Companies Continue Steps to Address Racial Inequality; Celebrate Juneteenth

Jun 19, 2020 12:15 PM ET

Companies Continue Steps to Address Racial Inequality; Celebrate Juneteenth

Over the past few weeks, we have reported on how companies are addressing the growing demand for social justice through communications and, more importantly, action. Americans are making it loud and clear that now is the time for change. In response, companies have confronted racism and embraced feedback when they have misstepped. This week we will examine companies that are honoring Black history by making Juneteenth a company holiday:

  • Twitter was one of the first companies to announce that it will be making Juneteenth a permanent company holiday. But not just in the U.S., Twitter’s CEO, Jack Dorsey,  pointed out how other countries celebrate their individual emancipations and they will “do the work” to ensure Juneteenth is a company holiday everywhere they have the reach. 
  • Nike has recently been in the spotlight after releasing its ‘Just Don’t Do It’ ad, receiving backlash for lack of diversity on the board and a disconnect between their Black employees’ experiences and  outward communications. Nike’s CEO responded that he will work to “get their house in order” – and one of the first steps from the brand was to make Juneteenth a companywide holiday "to better commemorate and celebrate Black history and culture."
  • Target has been praised for its representative diversity in the past, and the brand continues to grow with the social justice movement by making Juneteenth a corporate holiday. It will offer store employees time and a half, close its corporate headquarters, and eligible employees have the choice of taking a fully paid day off. They committed to making Juneteenth an annual holiday “to celebrate, further educate ourselves or connect with our communities”.
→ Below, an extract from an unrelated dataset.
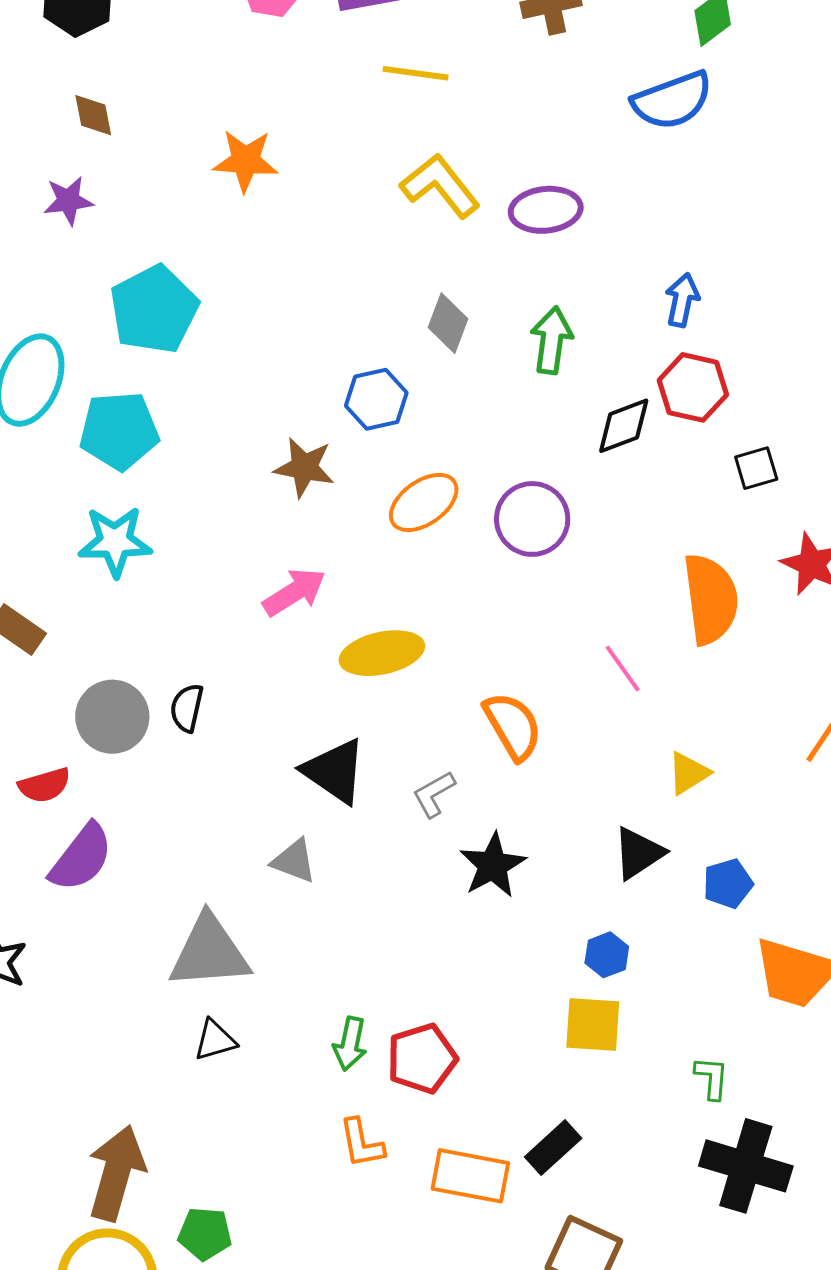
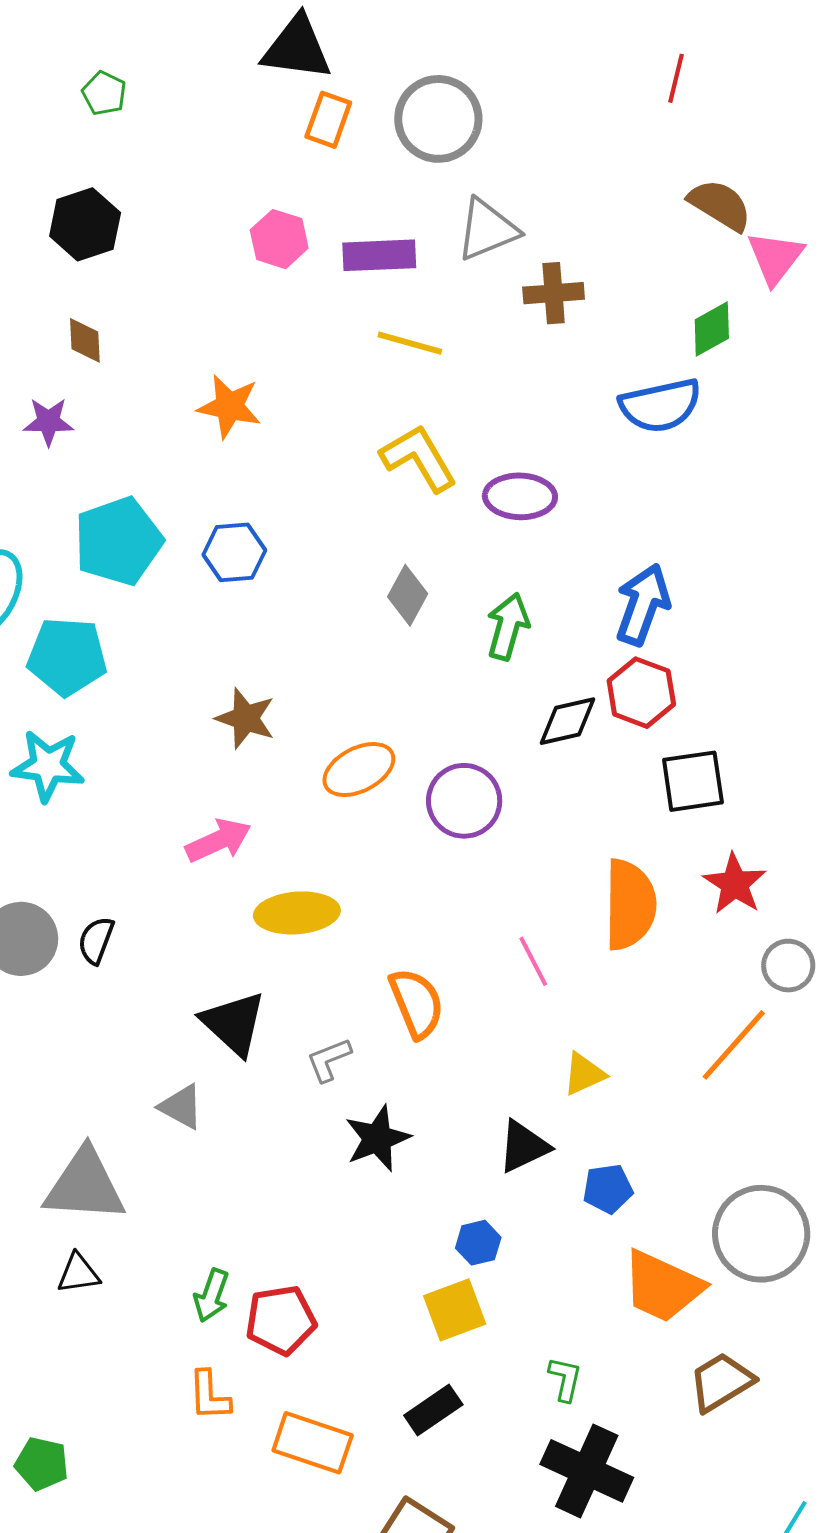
blue arrow: (682, 300) -> (643, 605), size x1.5
blue hexagon: (376, 399) -> (234, 552), moved
black square: (756, 468) -> (693, 781), size x1.5
yellow square: (593, 1025) -> (455, 1310), turned -32
black rectangle: (553, 1148) -> (433, 1410), moved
Juneteenth is a visible way a company can show its support for the Black community, but there’s fear these performative statements are just that, statements. In fact, our own research shows 74 percent of Americans are concerned companies will move on to the next issue without making the changes they promised to address racial inequalities. While companies honoring Juneteenth is a substantial step in a just direction, this is only one moment in time. There is a need for a sustained action to continue addressing systemic racial inequality well past June 19, 2020. Today is an important day for the Black community to celebrate freedom in both solemn and joyful ways. But this is much more than a day, week or month. These strides must be incorporated 365 days of the year.

Porter Novelli is closed today to observe Juneteenth.